Spiritüel, sözcük anlamı olarak ‘tinsel’ demektir. Spiritüalizm teriminin temelini oluşturur. Bu terim ise Latincede ruh anlamı taşıyan ‘spiritus’ kelimesinden türetilmiştir. Aynı kelimenin sıfatı olan ‘spiritualis’ sözcüğü ‘ruhçuluk’ anlamındadır. Türkçede tinselcilik anlamına gelir. Varlığın bedenden ayrı ve bağımsız bir ruhsal yapı olarak tanımlandığı metafizik bir görüşü temsil eder. (Taşdöğen, 2020)  Bunun yanı sıra ölümden sonra hayatın devam ettiği ve yaşayanların ölmüşlerle iletişime geçebileceğine dair bir inancı da içerir. Ölümden sonraki yaşam veya ‘ruh dünyası,’ ‘spatyom’, ‘ahiret’ spiritüalistler tarafından statik bir yer olarak değil, ruhların gerek birbirleriyle gerekse rehber varlıkları ile etkileşime girip, tekâmül etmeye devam ettiği bir süre sonra da enkarne yani tekrardan bedenlenmeye hazırlandığı bir yer olarak görülür. Bu da düşündüğümüz gibi bir cennet-cehennem olmadığı, ruhların tekâmül seviyelerine ve yaptıkları işlere göre spatyomda göreceği -yine tekamülü için- vizyonları ve eğitimleridir.

Bedenlenmiş insanlar eğer ruhlarla temasa geçebilirse, çok geniş kapsamlı bilgiler edinebilirler. Zira ruh, bedenden kurtulduğunda rehberlik edebilecek ilahi bilgilere erişebilir. Ruhlarla temasın mümkün olduğu ve ruhun, bedenlenmeden önce çok daha gelişmiş olduğu şeklindeki bu inanç, ruhçuları (spiritüalistleri), ruhların ahlaki ve etik konularda ve Tanrı’nın doğası konusunda yaşayanlara tavsiyelerde bulunabilecekleri inancına yönlendirir.
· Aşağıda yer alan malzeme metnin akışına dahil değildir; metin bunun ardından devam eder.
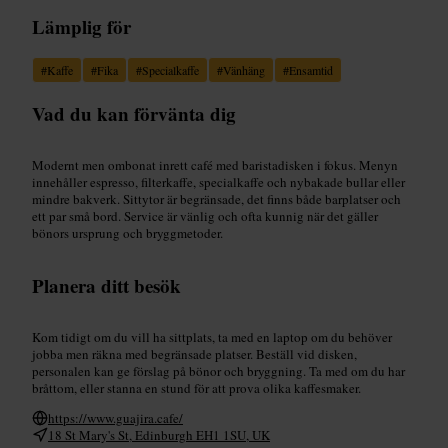
Lämplig för
#
Kaffe
#
Fika
#
Specialkaffe
#
Vänhäng
#
Ensamtid
Vad du kan förvänta dig
Modernt men ombonat inrett café med baristadisken i fokus. Menyn
innehåller espresso, filterkaffe, specialkaffe och nybakade bullar eller
mindre bakverk. Sittytor är begränsade, det finns både barplatser och
ett par små bord. Service är vänlig och ofta kunnig när det gäller
bönors ursprung och bryggmetoder.
Planera ditt besök
Kom tidigt om du vill ha sittplats, ta med en laptop om du behöver
jobba men räkna med begränsade platser. Beställ vid disken,
personalen kan ge förslag på bönor och bryggning. Ta med om du har
bråttom, eller stanna en stund för att prova olika kaffesmaker.
https://www.guajira.cafe/
18 St Mary's St, Edinburgh EH1 1SU, UK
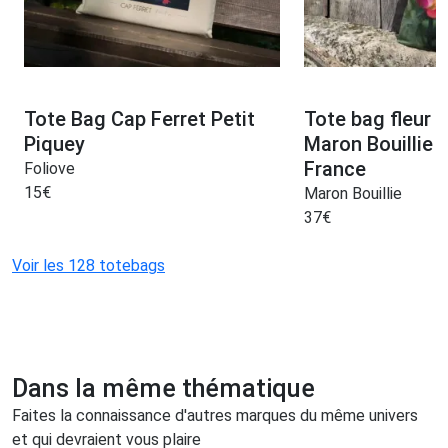
Tote Bag Cap Ferret Petit
Tote bag fleur 
Piquey
Maron Bouillie 
France
Foliove
15
€
Maron Bouillie
37
€
Voir les 128 totebags
Dans la même thématique
Faites la connaissance d'autres marques du même univers
et qui devraient vous plaire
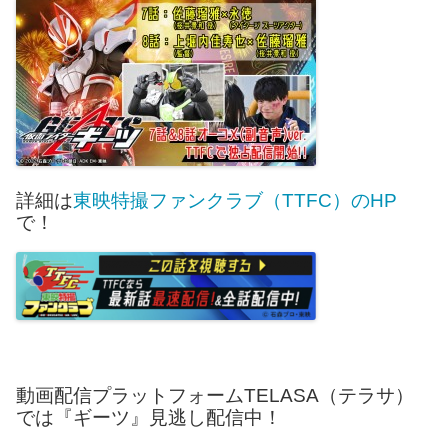
詳細は
東映特撮ファンクラブ（TTFC）のHP
で！
動画配信プラットフォームTELASA（テラサ）
では『ギーツ』見逃し配信中！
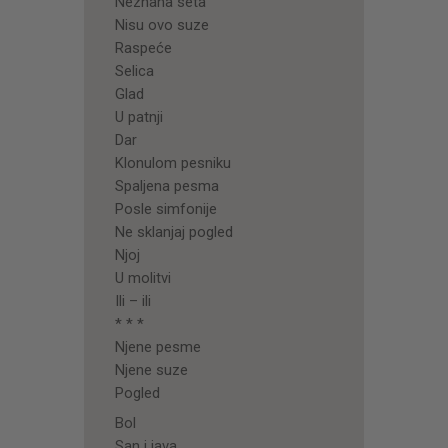
Neznana seta
Nisu ovo suze
Raspeće
Selica
Glad
U patnji
Dar
Klonulom pesniku
Spaljena pesma
Posle simfonije
Ne sklanjaj pogled
Njoj
U molitvi
Ili – ili
* * *
Njene pesme
Njene suze
Pogled
Bol
San i java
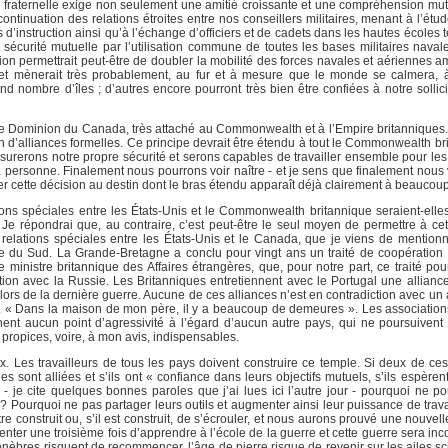
ion fraternelle exige non seulement une amitié croissante et une compréhension mut
ntinuation des relations étroites entre nos conseillers militaires, menant à l’é
d’instruction ainsi qu’à l’échange d’officiers et de cadets dans les hautes écoles 
 sécurité mutuelle par l’utilisation commune de toutes les bases militaires naval
n permettrait peut-être de doubler la mobilité des forces navales et aériennes am
 et mènerait très probablement, au fur et à mesure que le monde se calmera, 
nd nombre d’îles ; d’autres encore pourront très bien être confiées à notre soll
e Dominion du Canada, très attaché au Commonwealth et à l’Empire britanniques.
 d’alliances formelles. Ce principe devrait être étendu à tout le Commonwealth bri
s assurerons notre propre sécurité et serons capables de travailler ensemble pour l
à personne. Finalement nous pourrons voir naître - et je sens que finalement nous 
 cette décision au destin dont le bras étendu apparaît déjà clairement à beaucoup
ons spéciales entre les États-Unis et le Commonwealth britannique seraient-elle
 Je répondrai que, au contraire, c’est peut-être le seul moyen de permettre à cet
 relations spéciales entre les États-Unis et le Canada, que je viens de mentionner
ue du Sud. La Grande-Bretagne a conclu pour vingt ans un traité de coopération 
ministre britannique des Affaires étrangères, que, pour notre part, ce traité pour
ation avec la Russie. Les Britanniques entretiennent avec le Portugal une allianc
s lors de la dernière guerre. Aucune de ces alliances n’est en contradiction avec u
es. « Dans la maison de mon père, il y a beaucoup de demeures ». Les association
ent aucun point d’agressivité à l’égard d’aucun autre pays, qui ne poursuiven
 propices, voire, à mon avis, indispensables.
. Les travailleurs de tous les pays doivent construire ce temple. Si deux de ces 
es sont alliées et s’ils ont « confiance dans leurs objectifs mutuels, s’ils espèren
- je cite quelques bonnes paroles que j’ai lues ici l’autre jour - pourquoi ne pou
? Pourquoi ne pas partager leurs outils et augmenter ainsi leur puissance de trava
tre construit ou, s’il est construit, de s’écrouler, et nous aurons prouvé une nouvel
enter une troisième fois d’apprendre à l’école de la guerre et cette guerre sera i
nèbres risquent de recommencer, l’âge de pierre risque de revenir sur les ailes sci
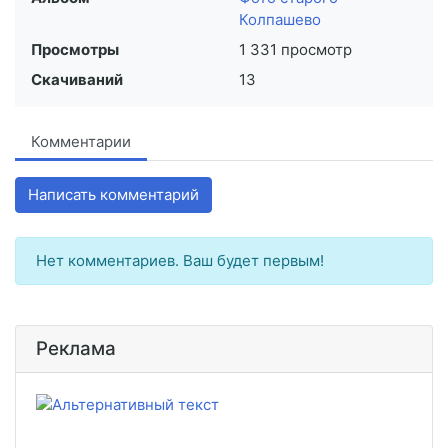
Колпашево
Просмотры
1 331 просмотр
Скачиваний
13
Комментарии
Написать комментарий
Нет комментариев. Ваш будет первым!
Реклама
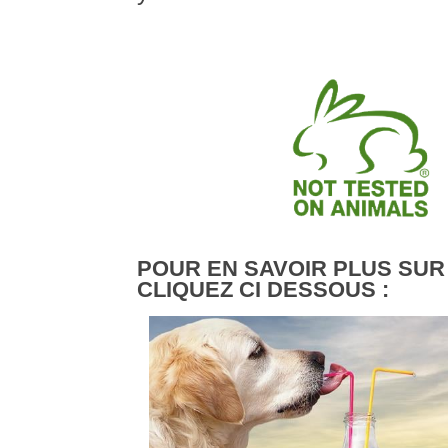
POUR EN SAVOIR PLUS SUR
CLIQUEZ CI DESSOUS :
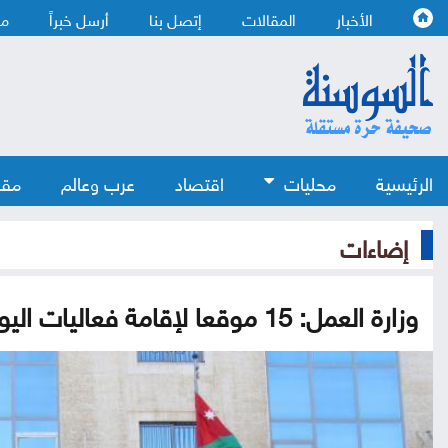
الأخبار
المقالات
إتصل بنا
أرسل خبراً
من
الرئيسية
محليات
اقتصاد
عرب وعالم
مقا
إضاءات
وزارة العمل: 15 موقعا لإقامة فعاليات اليوم الوطني للتشغيل الثلاثاء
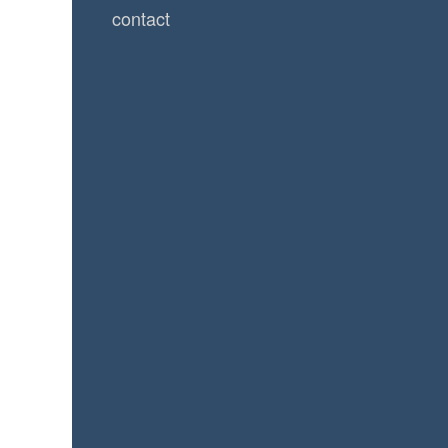
contact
Bazı spiritüalistler, bu tavsiyeleri almak için güvenilen ruhlar olan ‘ruh rehberlerini’ takip ederler.  Bu ruh rehberleri ile iletişime geçmek için ise ‘medyum’ denilen, psişik yönde hassas ve bu anlamda algıları açık kişileri aracı olarak kullanırlar. Medyumlar belirli bir trans, hipnoz haline sokulur ve ardından bu ruh rehberlerinin verdikleri tavsiyelere açık hale gelirler. Böylece bilgiler bu kişiler aracılığıyla alınır.

Spiritüalizm sıklıkla ispiritizma ve okültizm ile karıştırılır. Bu üç kavram birbirinin yerine kullanılıp, aynı şeyi ifade ediyor gibi gözükse de aslında ufak nüans farkları içermektedir. Spiritüalizme göre dünya madde ve ruh olmak üzere en az iki temel unsurdan müteşekkildir, ruh ontolojik olarak maddeye üstündür; madde fani, ruh ise bakidir. Bu bakımdan spiritüalizm felsefi anlamda maddeciliğin antitezidir. Modern spiritüalizm ya da Anglosakson modern spiritüalizmi olarak adlandırılan inanış ise ölülerin ruhlarıyla temasa geçilebileceğini iddia eden ve 1848’te Amerika’da (Fox Kardeşler olayı ile) ortaya çıkan bir olgudur. İspritizmacılık bu olgunun Avrupa’ya geldikten sonra bir doktrine dönüşmüş haline, 1857’de Fransızca ‘spiritisme’ denmesiyle ortaya çıkan öğretiye, geniş anlamıyla ispritizmacıların benimsedikleri görüşlerin geçerliliğini kanıtlamak üzere giriştikleri pratiklere işaret eder. (Türesay, 2024) Kısacası ispiritizmacılar ruhların varlığına, yaşayanların onlarla iletişim kurabileceğini ve reenkarnasyon yoluyla tekrardan dünyaya geleceğine inanan ve bu doğrultuda pratikler yapan spiritüalistlerdir diyebiliriz.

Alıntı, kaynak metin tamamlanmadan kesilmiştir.